▸ Work instruction:
Quote every line below exactly and skip any picture.

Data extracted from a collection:
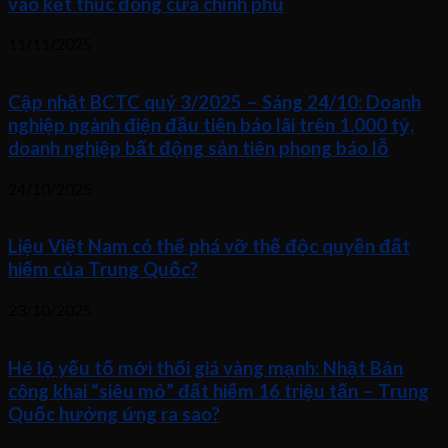
vào kết thúc đóng cửa chính phủ
11/11/2025
Cập nhật BCTC quý 3/2025 – Sáng 24/10: Doanh
nghiệp ngành điện đầu tiên báo lãi trên 1.000 tỷ,
doanh nghiệp bất động sản tiên phong báo lỗ
24/10/2025
Liệu Việt Nam có thể phá vỡ thế độc quyền đất
hiếm của Trung Quốc?
23/10/2025
Hé lộ yếu tố mới thổi giá vàng mạnh: Nhật Bản
công khai “siêu mỏ” đất hiếm 16 triệu tấn – Trung
Quốc hưởng ứng ra sao?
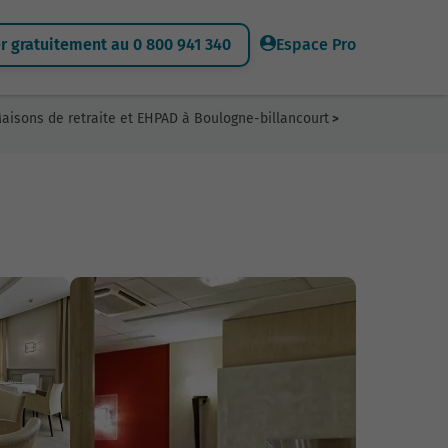
 gratuitement au 0 800 941 340
Espace Pro
aisons de retraite et EHPAD à Boulogne-billancourt
>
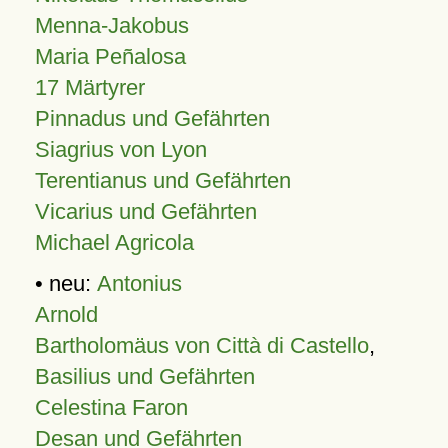
Menna-Jakobus
Maria Peñalosa
17 Märtyrer
Pinnadus und Gefährten
Siagrius von Lyon
Terentianus und Gefährten
Vicarius und Gefährten
Michael Agricola
• neu:
Antonius
Arnold
Bartholomäus von Città di Castello
,
Basilius und Gefährten
Celestina Faron
Desan und Gefährten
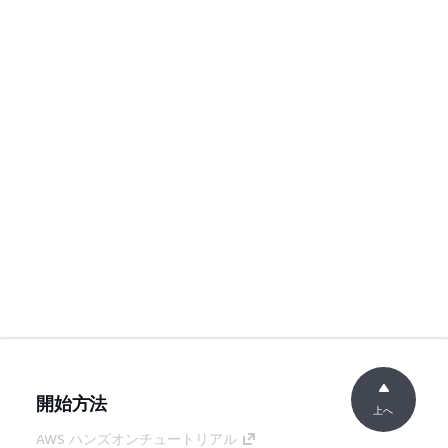
開始方法
上へ
AWS ハンズオンチュートリアル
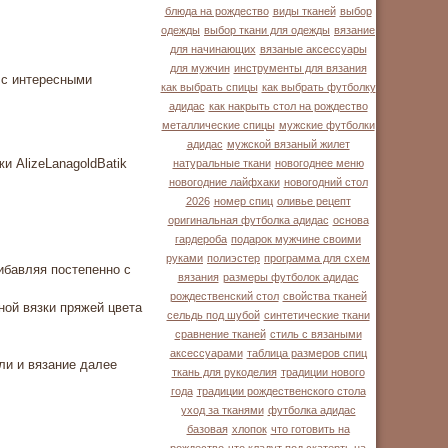
блюда на рождество
виды тканей
выбор
одежды
выбор ткани для одежды
вязание
для начинающих
вязаные аксессуары
для мужчин
инструменты для вязания
 с интересными
как выбрать спицы
как выбрать футболку
адидас
как накрыть стол на рождество
металлические спицы
мужские футболки
адидас
мужской вязаный жилет
жи AlizeLanagoldBatik
натуральные ткани
новогоднее меню
новогодние лайфхаки
новогодний стол
2026
номер спиц
оливье рецепт
оригинальная футболка адидас
основа
гардероба
подарок мужчине своими
руками
полиэстер
программа для схем
рибавляя постепенно с
вязания
размеры футболок адидас
рождественский стол
свойства тканей
ной вязки пряжей цвета
сельдь под шубой
синтетические ткани
сравнение тканей
стиль с вязаными
аксессуарами
таблица размеров спиц
ли и вязание далее
ткань для рукоделия
традиции нового
года
традиции рождественского стола
уход за тканями
футболка адидас
базовая
хлопок
что готовить на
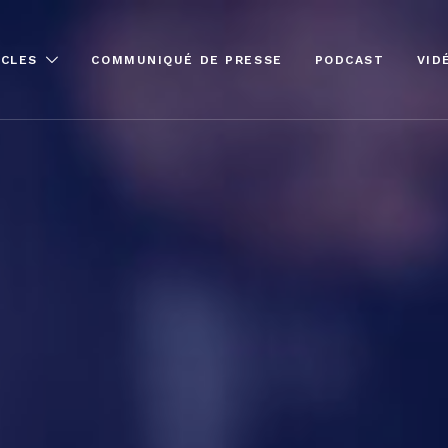
ICLES
COMMUNIQUÉ DE PRESSE
PODCAST
VID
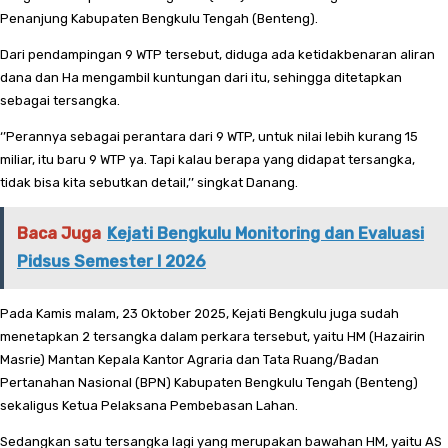
Penanjung Kabupaten Bengkulu Tengah (Benteng).
Dari pendampingan 9 WTP tersebut, diduga ada ketidakbenaran aliran
dana dan Ha mengambil kuntungan dari itu, sehingga ditetapkan
sebagai tersangka.
‘’Perannya sebagai perantara dari 9 WTP, untuk nilai lebih kurang 15
miliar, itu baru 9 WTP ya. Tapi kalau berapa yang didapat tersangka,
tidak bisa kita sebutkan detail,’’ singkat Danang.
Baca Juga
Kejati Bengkulu Monitoring dan Evaluasi
Pidsus Semester I 2026
Pada Kamis malam, 23 Oktober 2025, Kejati Bengkulu juga sudah
menetapkan 2 tersangka dalam perkara tersebut, yaitu HM (Hazairin
Masrie) Mantan Kepala Kantor Agraria dan Tata Ruang/Badan
Pertanahan Nasional (BPN) Kabupaten Bengkulu Tengah (Benteng)
sekaligus Ketua Pelaksana Pembebasan Lahan.
Sedangkan satu tersangka lagi yang merupakan bawahan HM, yaitu AS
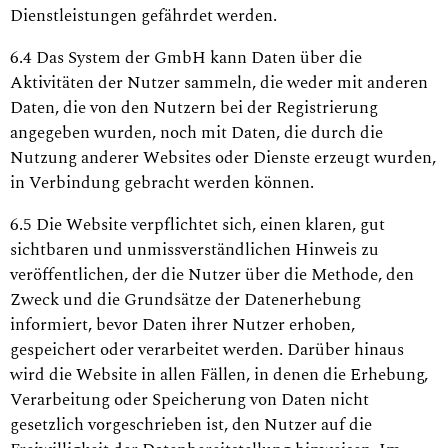
Dienstleistungen gefährdet werden.
6.4 Das System der GmbH kann Daten über die
Aktivitäten der Nutzer sammeln, die weder mit anderen
Daten, die von den Nutzern bei der Registrierung
angegeben wurden, noch mit Daten, die durch die
Nutzung anderer Websites oder Dienste erzeugt wurden,
in Verbindung gebracht werden können.
6.5 Die Website verpflichtet sich, einen klaren, gut
sichtbaren und unmissverständlichen Hinweis zu
veröffentlichen, der die Nutzer über die Methode, den
Zweck und die Grundsätze der Datenerhebung
informiert, bevor Daten ihrer Nutzer erhoben,
gespeichert oder verarbeitet werden. Darüber hinaus
wird die Website in allen Fällen, in denen die Erhebung,
Verarbeitung oder Speicherung von Daten nicht
gesetzlich vorgeschrieben ist, den Nutzer auf die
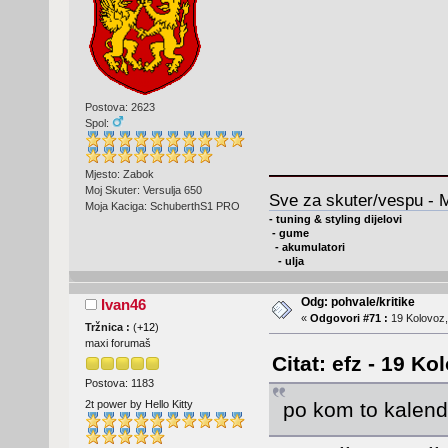
Postova: 2623
Spol:
Mjesto: Zabok
Moj Skuter: Versulja 650
Sve za skuter/vespu - 
Moja Kaciga: SchuberthS1 PRO
- tuning & styling dijelovi
- gume
- akumulatori
- ulja
Odg: pohvale/kritike
Ivan46
«
Odgovori #71 :
19 Kolovoz,
Tržnica :
(
+12
)
maxi forumaš
Citat: efz - 19 Ko
Postova: 1183
po kom to kalen
2t power by Hello Kitty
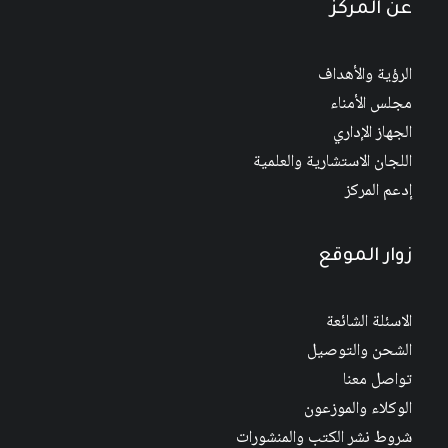
عن المركز
الرؤية والأهداف
مجلس الأمناء
الجهاز الإداري
اللجان الاستشارية والعلمية
إدعم المركز
زوار الموقع
الاسئلة الشائعة
الشحن والتوصيل
تواصل معنا
الوكلاء والموزعون
شروط نشر الكتب والمنشورات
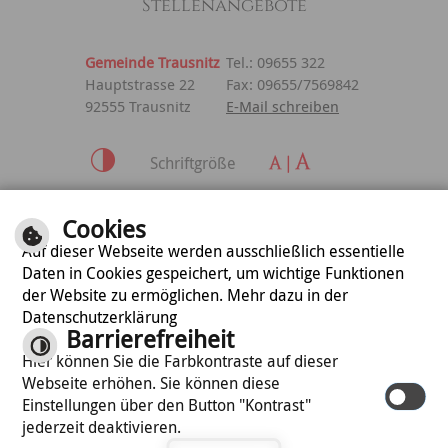
Stellenangebote
Gemeinde Trausnitz
Tel.: 09655 322
Hauptstrasse 22
Fax: 09655/7569842
92555 Trausnitz
E-Mail schreiben
Schriftgröße
Inhalt
|
Impressum
|
Cookies
Datenschutzerklärung
Auf dieser Webseite werden ausschließlich essentielle
Daten in Cookies gespeichert, um wichtige Funktionen
der Website zu ermöglichen. Mehr dazu in der
optimiert für
Datenschutzerklärung
mobile Endgeräte
Barrierefreiheit
Hier können Sie die Farbkontraste auf dieser
Webseite erhöhen. Sie können diese
©
cm city media GmbH
Einstellungen über den Button "Kontrast"
jederzeit deaktivieren.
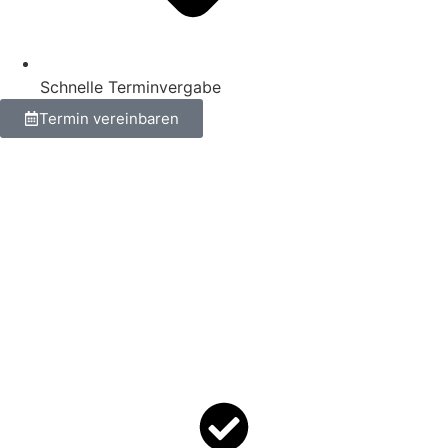
Schnelle Terminvergabe
Termin vereinbaren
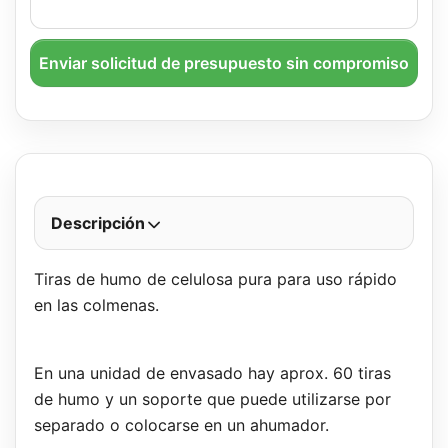
Enviar solicitud de presupuesto sin compromiso
Descripción
Tiras de humo de celulosa pura para uso rápido
en las colmenas.
En una unidad de envasado hay aprox. 60 tiras
de humo y un soporte que puede utilizarse por
separado o colocarse en un ahumador.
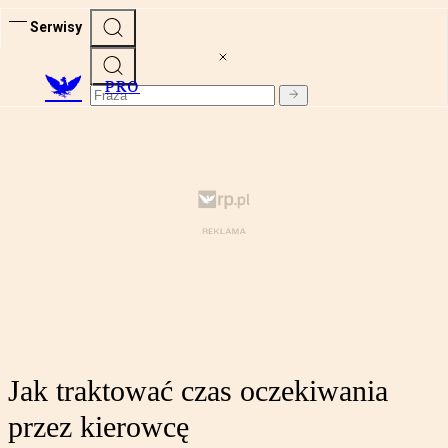
Serwisy
PRO
Jak traktować czas oczekiwania
przez kierowcę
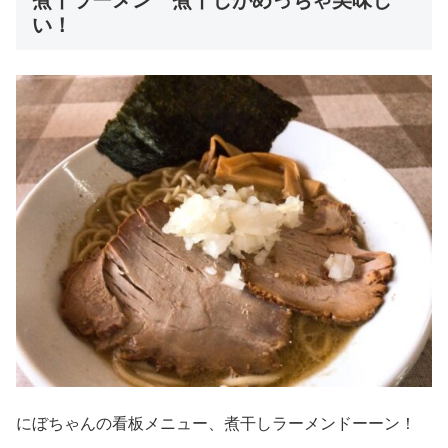
い！
にぼちゃんの看板メニュー、煮干しラーメンドーーン！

▸ Task result:
vào kết thúc đóng cửa chính phủ
11/11/2025
Cập nhật BCTC quý 3/2025 – Sáng 24/10: Doanh
nghiệp ngành điện đầu tiên báo lãi trên 1.000 tỷ,
doanh nghiệp bất động sản tiên phong báo lỗ
24/10/2025
Liệu Việt Nam có thể phá vỡ thế độc quyền đất
hiếm của Trung Quốc?
23/10/2025
Hé lộ yếu tố mới thổi giá vàng mạnh: Nhật Bản
công khai “siêu mỏ” đất hiếm 16 triệu tấn – Trung
Quốc hưởng ứng ra sao?
 gratuitement au 0 800 941 340
Espace Pro
aisons de retraite et EHPAD à Boulogne-billancourt
>
Menna-Jakobus
Maria Peñalosa
17 Märtyrer
Pinnadus und Gefährten
Siagrius von Lyon
Terentianus und Gefährten
Vicarius und Gefährten
Michael Agricola
• neu:
Antonius
Arnold
Bartholomäus von Città di Castello
,
Basilius und Gefährten
Celestina Faron
Desan und Gefährten
開始方法
上へ
AWS ハンズオンチュートリアル
блюда на рождество
виды тканей
выбор
одежды
выбор ткани для одежды
вязание
для начинающих
вязаные аксессуары
для мужчин
инструменты для вязания
 с интересными
как выбрать спицы
как выбрать футболку
адидас
как накрыть стол на рождество
металлические спицы
мужские футболки
адидас
мужской вязаный жилет
жи AlizeLanagoldBatik
натуральные ткани
новогоднее меню
новогодние лайфхаки
новогодний стол
2026
номер спиц
оливье рецепт
оригинальная футболка адидас
основа
гардероба
подарок мужчине своими
руками
полиэстер
программа для схем
рибавляя постепенно с
вязания
размеры футболок адидас
рождественский стол
свойства тканей
ной вязки пряжей цвета
сельдь под шубой
синтетические ткани
сравнение тканей
стиль с вязаными
аксессуарами
таблица размеров спиц
ли и вязание далее
ткань для рукоделия
традиции нового
года
традиции рождественского стола
уход за тканями
футболка адидас
базовая
хлопок
что готовить на
ICLES
COMMUNIQUÉ DE PRESSE
PODCAST
VID
Penanjung Kabupaten Bengkulu Tengah (Benteng).
Dari pendampingan 9 WTP tersebut, diduga ada ketidakbenaran aliran
dana dan Ha mengambil kuntungan dari itu, sehingga ditetapkan
sebagai tersangka.
‘’Perannya sebagai perantara dari 9 WTP, untuk nilai lebih kurang 15
miliar, itu baru 9 WTP ya. Tapi kalau berapa yang didapat tersangka,
tidak bisa kita sebutkan detail,’’ singkat Danang.
Baca Juga
Kejati Bengkulu Monitoring dan Evaluasi
Pidsus Semester I 2026
Pada Kamis malam, 23 Oktober 2025, Kejati Bengkulu juga sudah
menetapkan 2 tersangka dalam perkara tersebut, yaitu HM (Hazairin
Masrie) Mantan Kepala Kantor Agraria dan Tata Ruang/Badan
Pertanahan Nasional (BPN) Kabupaten Bengkulu Tengah (Benteng)
sekaligus Ketua Pelaksana Pembebasan Lahan.
Sedangkan satu tersangka lagi yang merupakan bawahan HM, yaitu AS
Dienstleistungen gefährdet werden.
6.4 Das System der GmbH kann Daten über die
Aktivitäten der Nutzer sammeln, die weder mit anderen
Daten, die von den Nutzern bei der Registrierung
angegeben wurden, noch mit Daten, die durch die
Nutzung anderer Websites oder Dienste erzeugt wurden,
in Verbindung gebracht werden können.
6.5 Die Website verpflichtet sich, einen klaren, gut
sichtbaren und unmissverständlichen Hinweis zu
veröffentlichen, der die Nutzer über die Methode, den
Zweck und die Grundsätze der Datenerhebung
informiert, bevor Daten ihrer Nutzer erhoben,
gespeichert oder verarbeitet werden. Darüber hinaus
wird die Website in allen Fällen, in denen die Erhebung,
Verarbeitung oder Speicherung von Daten nicht
gesetzlich vorgeschrieben ist, den Nutzer auf die
Postova: 2623
Spol:
Mjesto: Zabok
Moj Skuter: Versulja 650
Sve za skuter/vespu - 
Moja Kaciga: SchuberthS1 PRO
- tuning & styling dijelovi
- gume
- akumulatori
- ulja
Odg: pohvale/kritike
Ivan46
«
Odgovori #71 :
19 Kolovoz,
Tržnica :
(
+12
)
maxi forumaš
Citat: efz - 19 Ko
Postova: 1183
po kom to kalen
2t power by Hello Kitty
عن المركز
الرؤية والأهداف
مجلس الأمناء
الجهاز الإداري
اللجان الاستشارية والعلمية
إدعم المركز
زوار الموقع
الاسئلة الشائعة
الشحن والتوصيل
تواصل معنا
الوكلاء والموزعون
شروط نشر الكتب والمنشورات
Stellenangebote
Gemeinde Trausnitz
Tel.: 09655 322
Hauptstrasse 22
Fax: 09655/7569842
92555 Trausnitz
E-Mail schreiben
Schriftgröße
Inhalt
|
Impressum
|
Cookies
Datenschutzerklärung
Auf dieser Webseite werden ausschließlich essentielle
Daten in Cookies gespeichert, um wichtige Funktionen
der Website zu ermöglichen. Mehr dazu in der
optimiert für
Datenschutzerklärung
mobile Endgeräte
Barrierefreiheit
Hier können Sie die Farbkontraste auf dieser
Webseite erhöhen. Sie können diese
©
cm city media GmbH
Einstellungen über den Button "Kontrast"
jederzeit deaktivieren.
Schnelle Terminvergabe
Termin vereinbaren
Enviar solicitud de presupuesto sin compromiso
Descripción
Tiras de humo de celulosa pura para uso rápido
en las colmenas.
En una unidad de envasado hay aprox. 60 tiras
de humo y un soporte que puede utilizarse por
separado o colocarse en un ahumador.
Serwisy
PRO
Jak traktować czas oczekiwania
przez kierowcę
い！
にぼちゃんの看板メニュー、煮干しラーメンドーーン！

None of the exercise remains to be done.